[Given information — start]

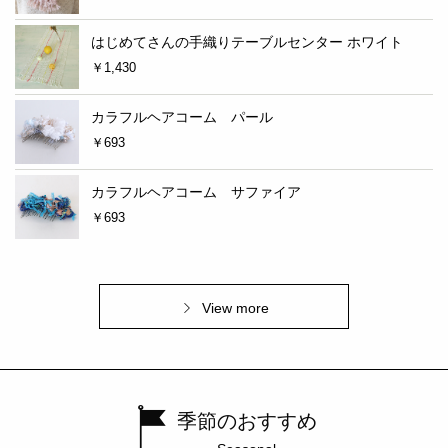
はじめてさんの手織りテーブルセンター ホワイト
￥1,430
カラフルヘアコーム パール
￥693
カラフルヘアコーム サファイア
￥693
View more
季節のおすすめ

[Given information — finish]

Directions for this task:
Your copy should match every entry above exactly and contain no pictures.

Exercise result:
はじめてさんの手織りテーブルセンター ホワイト
￥1,430
カラフルヘアコーム パール
￥693
カラフルヘアコーム サファイア
￥693
View more
季節のおすすめ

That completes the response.